Boasting a streamlined delivery and rejuvenated confidence, McCarthy logged 6.1 impressive frames of one-run baseball against a Blue Jays lineup that had plated 18 runs just 24 hours earlier, yielding just three hits and two walks during the course of his 95-pitch effort by virtue of his patent ability to get ahead -- and stay ahead -- in the never-ending war between balls and strikes:
[Direct link available here.]
In light of the fact that Trip Somers -- the ever-industrious author of TexasLeaguers.com and co-author of Baseball Time in Arlington -- played a role in the retooling of McCarthy's mechanics to such a degree that McCarthy personally cited Trip as an influencing factor, I could think of no readily accessible person better qualified to discuss the changes in McCarthy's pitching mechanics than Trip, who was kind enough to dispense some must-read thoughts on where McCarthy is right now and where he's headed going forward:
Brandon McCarthy's new mechanics made their major league debut in the second half of yesterday's double header against the Blue Jays. The big shock to some people will be that his new mechanics didn't look all that different from his previous mechanics. The naked eye, though, hides a lot of what is actually happening. The television broadcast showed a great side-by-side synced video of his old and new mechanics. When they slowed it down, some pretty important differences showed up. The biggest visual difference was seen in his glove arm the effect it had on his timing.

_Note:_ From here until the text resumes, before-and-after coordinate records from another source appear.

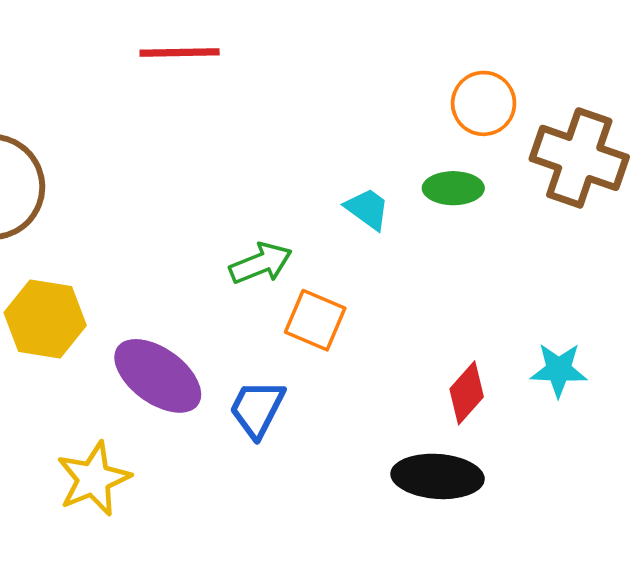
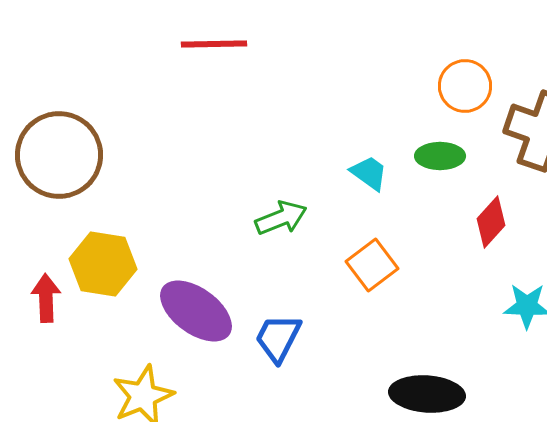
orange square: (315, 320) -> (372, 265), moved, turned 30
red diamond: (467, 393) -> (491, 222), moved

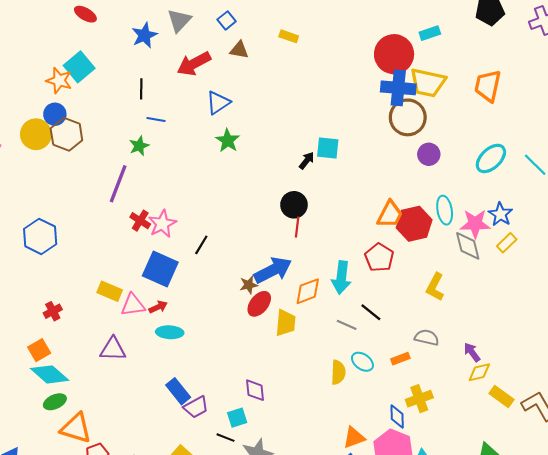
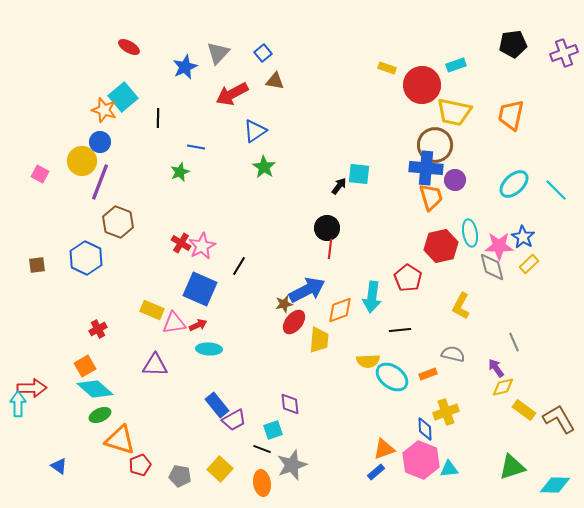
yellow rectangle: (289, 36) -> (387, 68), moved
blue cross: (398, 88) -> (426, 168), moved
black line: (141, 89) -> (158, 118), moved
brown hexagon: (66, 134) -> (118, 222), moved
purple line: (118, 184) -> (100, 182), moved
orange trapezoid: (390, 214) -> (431, 197), moved, turned -44
black line: (371, 312) -> (400, 330), turned -45
gray line: (347, 325) -> (514, 342), moved, turned 42
cyan ellipse: (362, 362) -> (392, 377), size x1.5
yellow semicircle: (338, 372) -> (368, 361), moved, turned 85

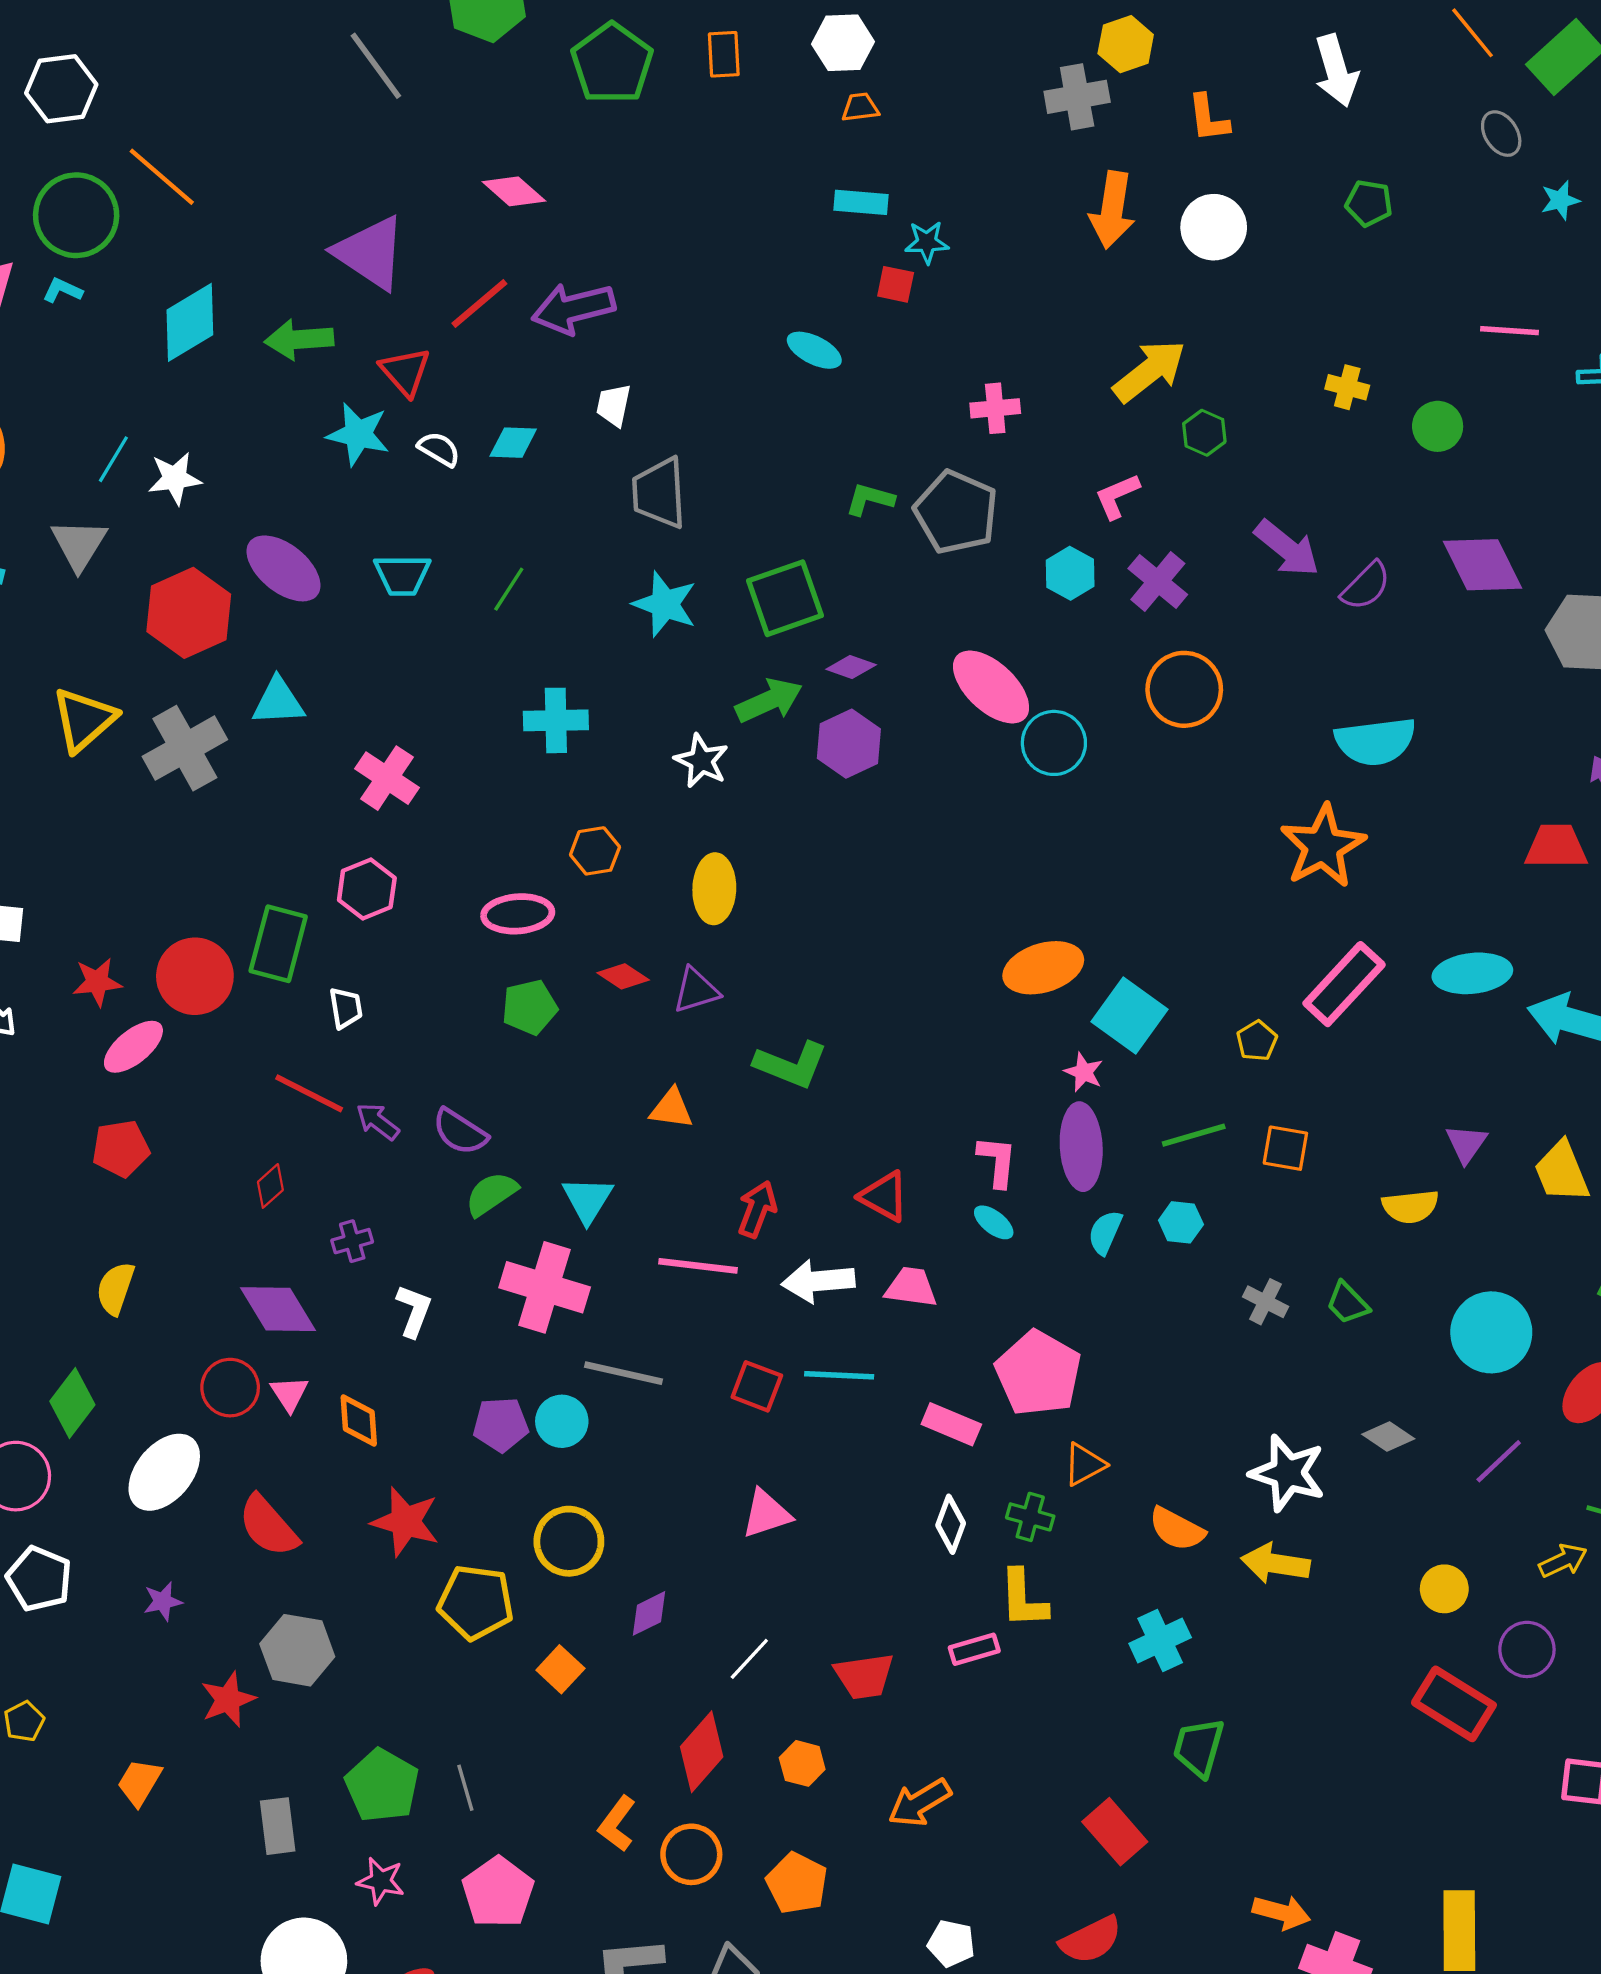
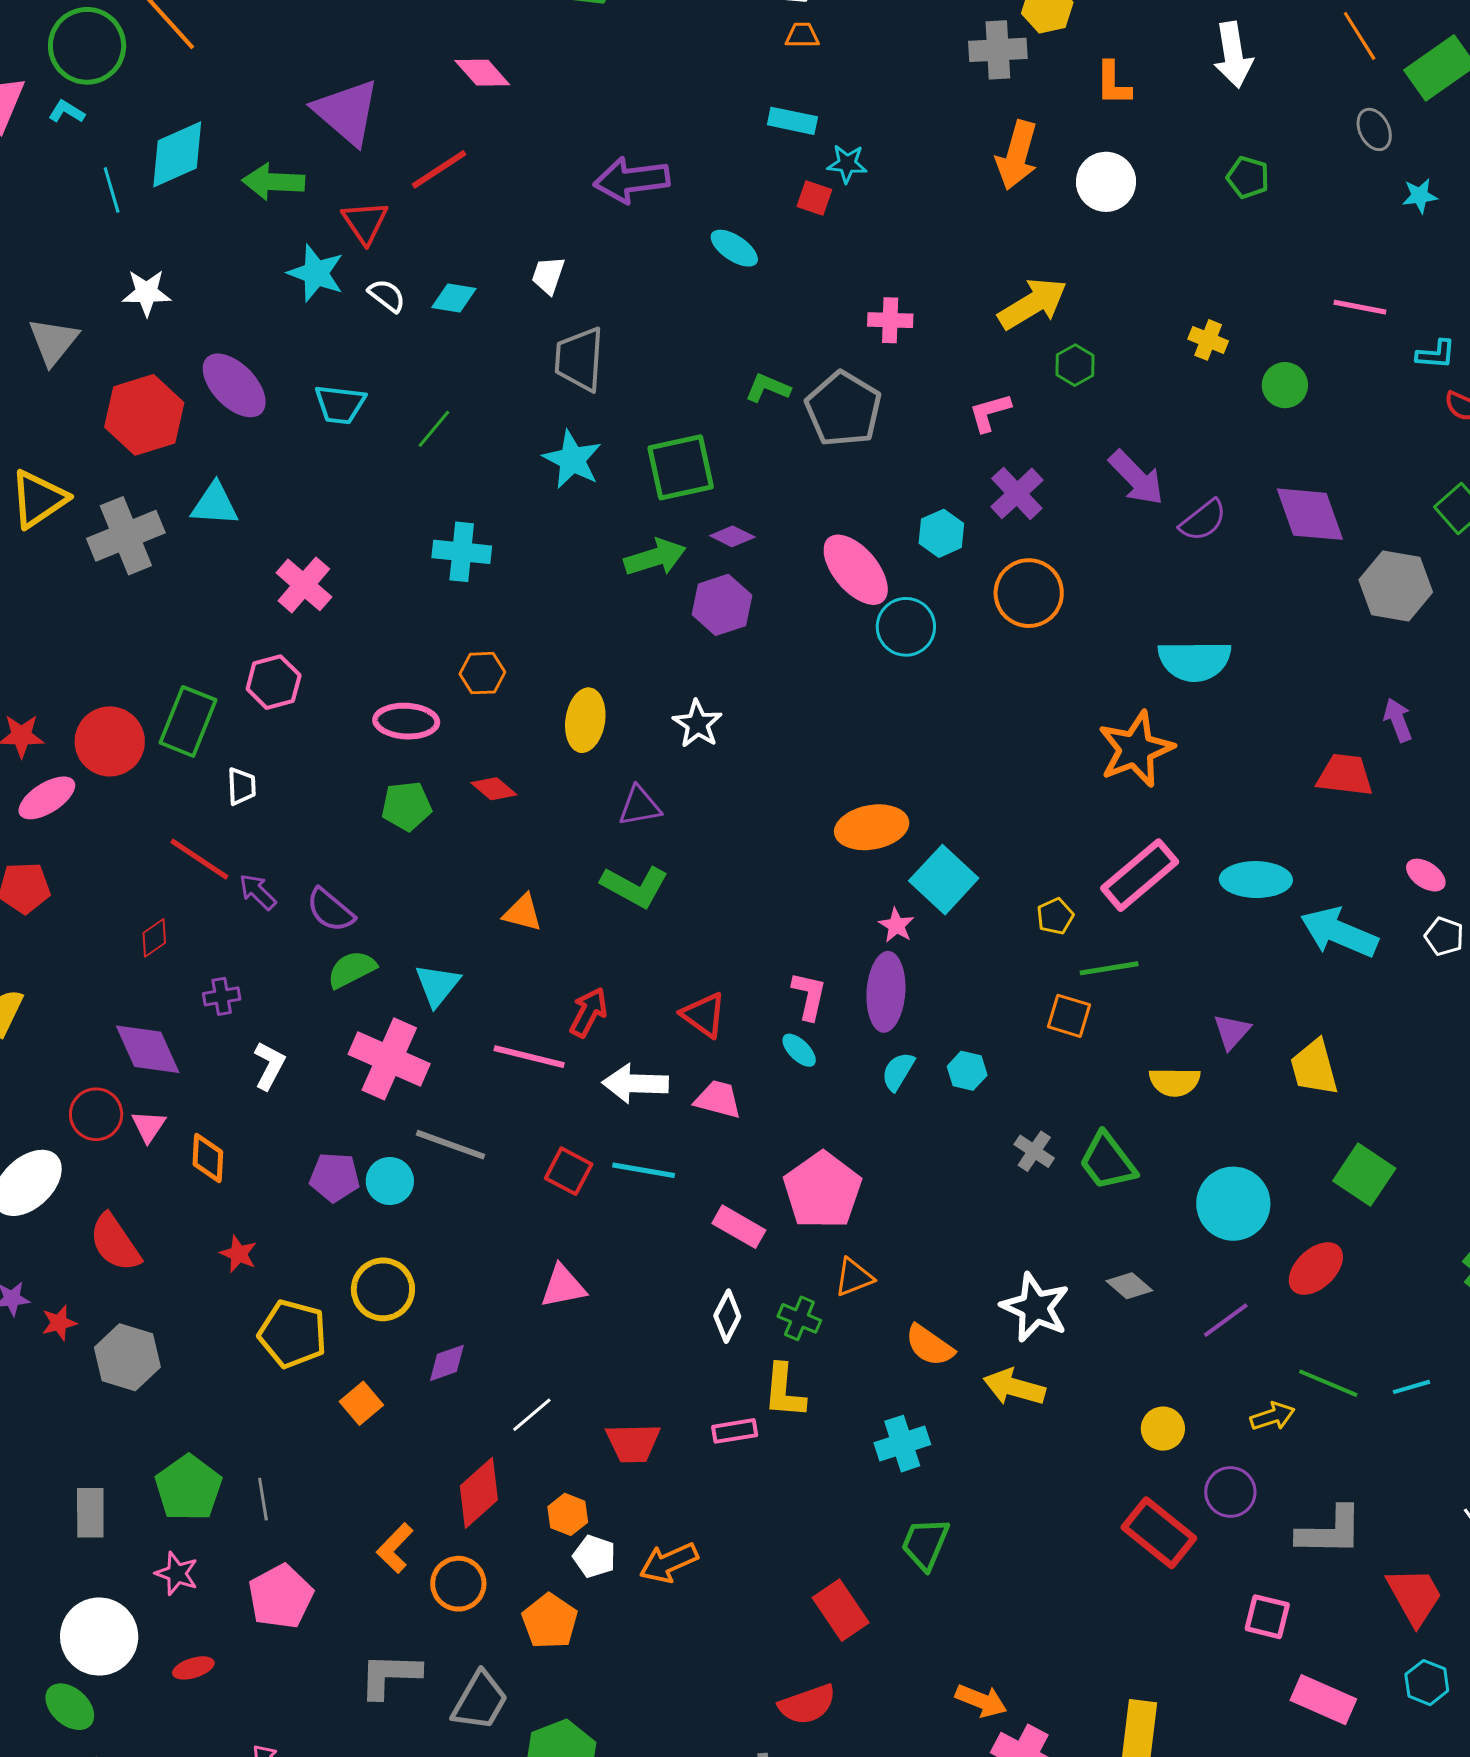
purple arrow: (573, 308) -> (632, 180), moved
cyan line: (113, 459) -> (112, 190), moved, turned -54
cyan hexagon: (1070, 573) -> (941, 533), moved
white star: (701, 761) -> (698, 724), moved
purple triangle: (696, 990) -> (640, 806), moved
green line: (1194, 1135) -> (1109, 968), moved
green trapezoid: (1348, 1303) -> (1108, 1161), size x1.5
red star: (405, 1522) -> (239, 1254), size x0.6
red star: (228, 1700) -> (59, 1323), moved, size x0.7
white pentagon: (951, 1943) -> (594, 1556), moved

McCarthy's glove arm is now a far more active part of his delivery. He uses it to keep his shoulders closed deeper into his delivery, and he uses it to gain some rotational leverage as his shoulders finally do rotate. Before, his glove arm swung his shoulders open early and then played dead. The health benefit, in short, is that better shoulder rotation promotes a healthier arm position through release and during the follow-through.
Another important change is in how McCarthy picks up the baseball. His old way was a very vertical pick-up that featured an inverted arm position -- the inverted 'W'. Now, McCarthy swings his arm down, back, and up. This takes a lot of stress out his pick-up, but if you were watching him closely, you could see that his elbow still gets pretty high and pretty far behind his back. This is something that concerns me in any pitcher's mechanics. McCarthy may not be done making changes, but he's probably at the point where new changes won't be made until the off-season.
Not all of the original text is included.